Il funzionario di Hamas Taher al-Nunu ha riferito che il gruppo ha accettato la proposta di una tregua di 60 giorni, che il presidente degli Stati Uniti Donald Trump aveva annunciato il 2 luglio come accettata da Israele. Al-Nunu ha affermato che Hamas è pronto a rilasciare 10 ostaggi per garantire il flusso ininterrotto degli aiuti, di cui c'è urgente bisogno nella Striscia di Gaza, e per fermare gli attacchi israeliani.
Il funzionario di Hamas ha dichiarato: "È stata mostrata la flessibilità necessaria per proteggere il nostro popolo, fermare il crimine di genocidio e consentire l'ingresso e il flusso di aiuti in modo libero e dignitoso fino alla fine definitiva della guerra".

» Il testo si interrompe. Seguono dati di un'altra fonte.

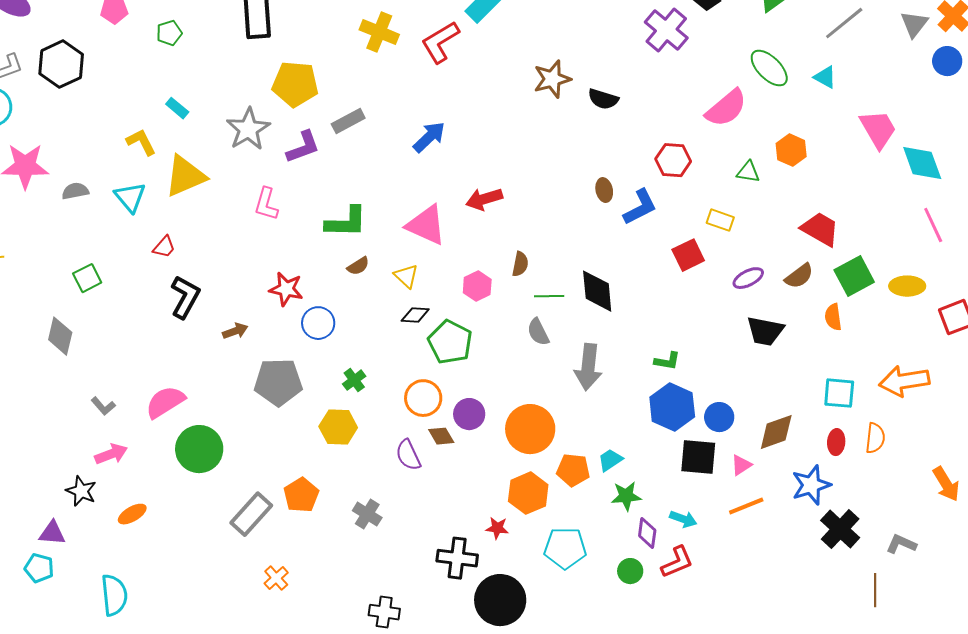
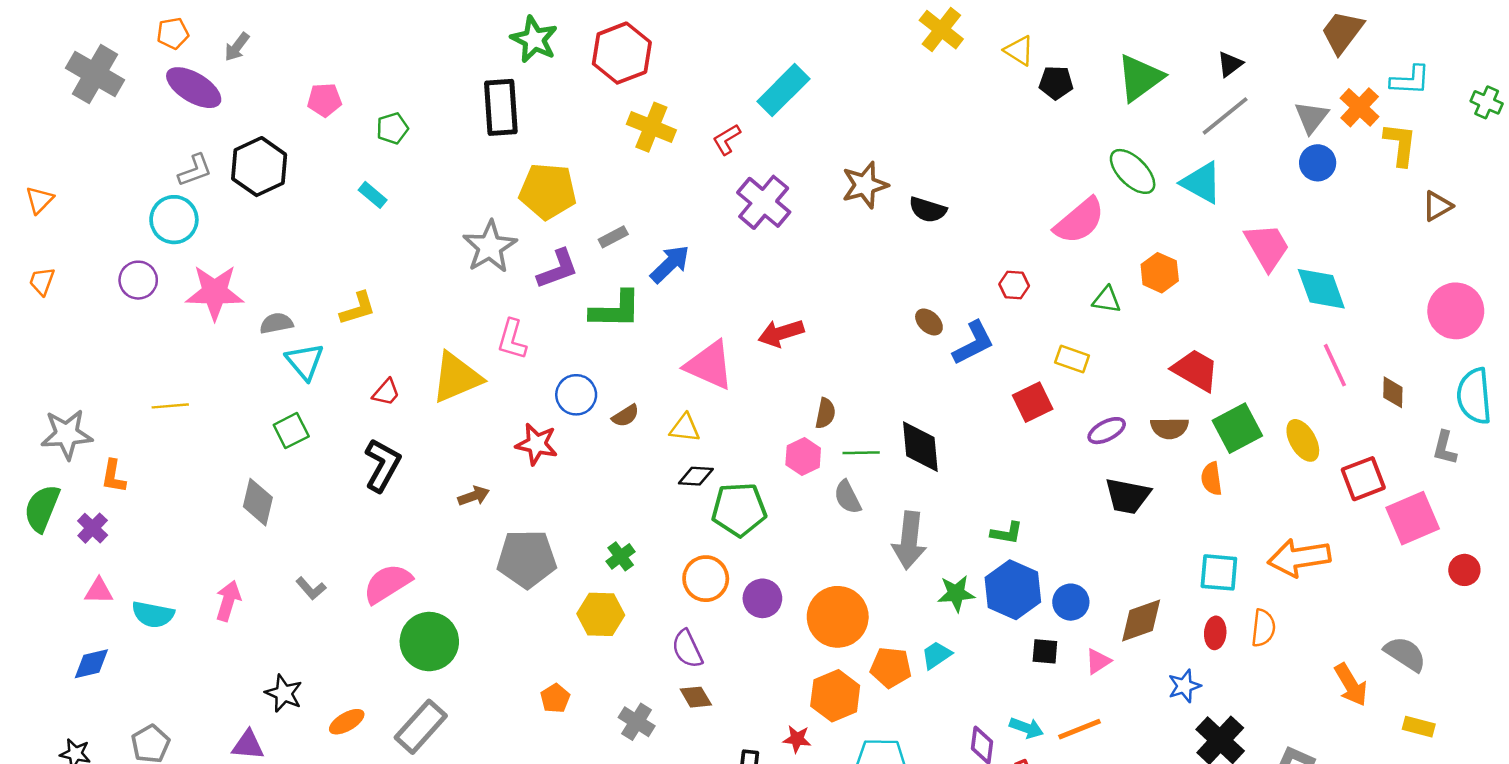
purple cross: (666, 30) -> (764, 202), moved
red L-shape: (440, 42) -> (727, 139), size x0.6
blue circle: (947, 61) -> (1318, 163), moved
cyan triangle: (825, 77) -> (1202, 183), size x1.5
cyan rectangle: (177, 108) -> (373, 195), moved
gray rectangle: (348, 121) -> (613, 237), size x0.7
blue arrow: (429, 137) -> (670, 264), moved
yellow L-shape: (141, 142) -> (358, 308), moved, turned 100
red hexagon: (673, 160) -> (1014, 285), size x0.7
yellow triangle: (185, 176) -> (456, 378), moved
brown ellipse: (604, 190) -> (929, 322), turned -35
cyan triangle: (130, 197) -> (305, 361), moved
green L-shape: (346, 222) -> (616, 310), moved
yellow triangle: (406, 276) -> (685, 428), turned -36
brown semicircle: (799, 276) -> (1170, 428), turned 36
pink hexagon: (477, 286) -> (803, 456), moved
yellow ellipse: (907, 286) -> (1303, 440), turned 60
black L-shape: (185, 297) -> (382, 465), moved
blue circle: (318, 323) -> (576, 395), moved
green pentagon: (450, 342) -> (739, 510), turned -30
brown diamond: (441, 436) -> (696, 697), moved
pink arrow: (111, 454) -> (228, 601), moved, turned -52
black square: (698, 457) -> (1045, 651), size x0.6
blue star: (811, 485) -> (1184, 686), size x0.7
orange pentagon: (301, 495) -> (555, 698), size x0.7
green star: (626, 496) -> (956, 593), moved
orange line: (746, 506) -> (1079, 729), moved
gray rectangle: (251, 514) -> (421, 727), moved

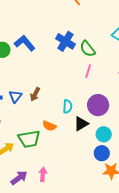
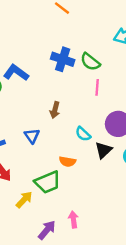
brown arrow: (35, 94) -> (55, 110), moved
blue triangle: (15, 96) -> (32, 136), moved
cyan semicircle: (68, 106) -> (83, 134), turned 144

Al-Nunu ha spiegato che i negoziati proseguono su due questioni chiave: la prima riguarda la garanzia dell'ingresso ininterrotto degli aiuti, la seconda riguarda i "meccanismi" che mirano allo sfollamento forzato dei palestinesi. Il funzionario di Hamas ha affermato che, nella prima fase della tregua, i confini del ritiro dei soldati israeliani devono essere stabiliti in modo tale da non compromettere la vita dei palestinesi e da "aprire la strada alla seconda fase dei negoziati".